実際にはそう言う訳でもなかったんだが、まあ、俺は何としても笑わせてやるって息巻いてたしな。それでも全く笑わない娘という構図は他の連中には可笑しかったみたいで、遂には娘が勝つか俺が勝つかの賭けまで始まった。親父はそれに乗じて金もうけに走るでもなく、厭う訳でもなく淡々と俺の芸を見ていた。
ん? 娘が笑えねぇ病気だったんじゃないかって? そいつが違うのさ。ルードに仕える聖女様とかには笑いながら話もしてたし、他のテールの使徒の即興歌とかには笑ってたんだからよ。
俺のプライドはズタズタよ。そんでな、祭りも最後って日が来た。笑わない娘との対決の最後の舞台だ。そこで俺が舞台に立ったらトラブルが起きた。俺のカカァが乗り込んできたのよ。一体いつまで家に帰らないつもりだって! 言ったろう、その頃の俺は笑いの術って奴を磨くために家族をうっちゃってたって。
舞台の上で別れる別れないの話が始まって、すったもんだの挙句に息子まで出張ってきた。そんで言うのさ、寂しいよ、帰って来てよってな。
俺はのめり込みすぎてたんだな、人を笑わせるって事に。どこの誰とも知らない人間を笑わせるために、身近な人間を悲しませていたって訳よ。そいつに気付いて、俺はその場で二人に土下座したんだ。すまねぇ、俺が悪かったって。
そしたらよ、笑いやがった。
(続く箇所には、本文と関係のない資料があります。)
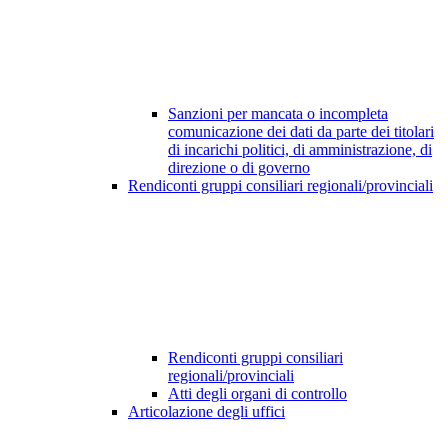
Sanzioni per mancata o incompleta
comunicazione dei dati da parte dei titolari
di incarichi politici, di amministrazione, di
direzione o di governo
Rendiconti gruppi consiliari regionali/provinciali
Rendiconti gruppi consiliari
regionali/provinciali
Atti degli organi di controllo
Articolazione degli uffici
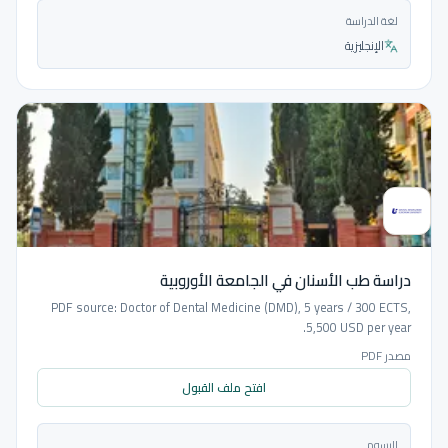
لغة الدراسة
الإنجليزية
دراسة طب الأسنان في الجامعة الأوروبية
PDF source: Doctor of Dental Medicine (DMD), 5 years / 300 ECTS,
5,500 USD per year.
مصدر PDF
افتح ملف القبول
الرسوم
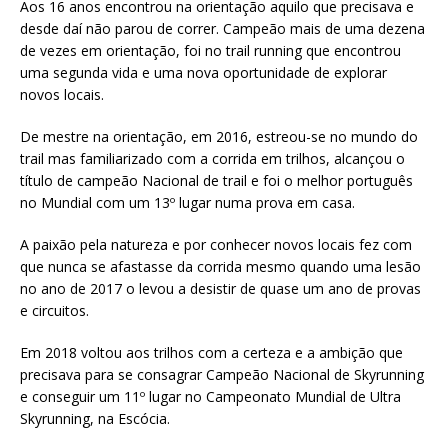
Aos 16 anos encontrou na orientação aquilo que precisava e
desde daí não parou de correr. Campeão mais de uma dezena
de vezes em orientação, foi no trail running que encontrou
uma segunda vida e uma nova oportunidade de explorar
novos locais.
De mestre na orientação, em 2016, estreou-se no mundo do
trail mas familiarizado com a corrida em trilhos, alcançou o
título de campeão Nacional de trail e foi o melhor português
no Mundial com um 13º lugar numa prova em casa.
A paixão pela natureza e por conhecer novos locais fez com
que nunca se afastasse da corrida mesmo quando uma lesão
no ano de 2017 o levou a desistir de quase um ano de provas
e circuitos.
Em 2018 voltou aos trilhos com a certeza e a ambição que
precisava para se consagrar Campeão Nacional de Skyrunning
e conseguir um 11º lugar no Campeonato Mundial de Ultra
Skyrunning, na Escócia.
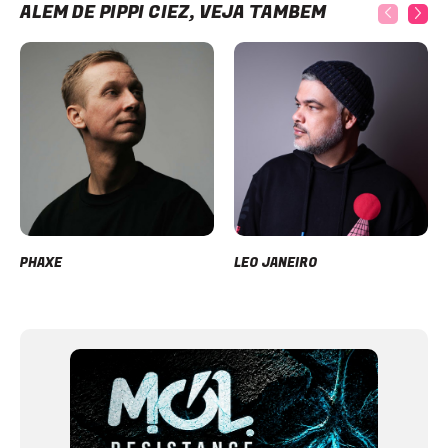
ALÉM DE PIPPI CIEZ, VEJA TAMBÉM
PHAXE
LEO JANEIRO
Item
1
of
12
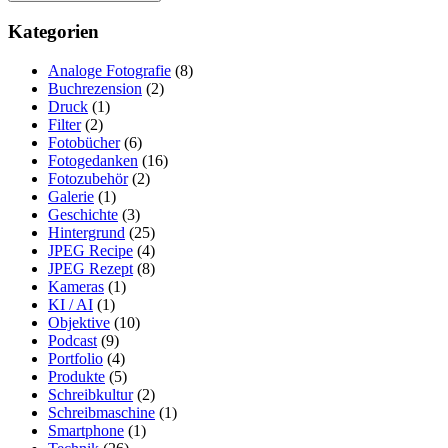
Kategorien
Analoge Fotografie
(8)
Buchrezension
(2)
Druck
(1)
Filter
(2)
Fotobücher
(6)
Fotogedanken
(16)
Fotozubehör
(2)
Galerie
(1)
Geschichte
(3)
Hintergrund
(25)
JPEG Recipe
(4)
JPEG Rezept
(8)
Kameras
(1)
KI / AI
(1)
Objektive
(10)
Podcast
(9)
Portfolio
(4)
Produkte
(5)
Schreibkultur
(2)
Schreibmaschine
(1)
Smartphone
(1)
あの笑わなかった娘が親父の片腕に抱かれたまま。その様子を見守っていたおやじが口を開いて言ったのさ。
「身近な者に笑いを届けず、何のためにテールの使徒か。だが、それに気づいた以上、貴殿の芸はより高まるだろう」
……いやぁ、やられたね。胸に矢を撃ちこまれたような一言だった。
要するにな、身近な人間は大事にしな。お前らは俺の教えた芸はしっかりできている。後は心構えだけだ。技だけ研磨したって意味はなねぇ。心意気をしっかり持たねぇとな。
これがお前らに贈る言葉だ。
それじゃあな、どこかの祭りであったらよろしく頼むわ。俺は今から帰って飯の支度しなくちゃいけぇねんだ。そう言う約束だからよ。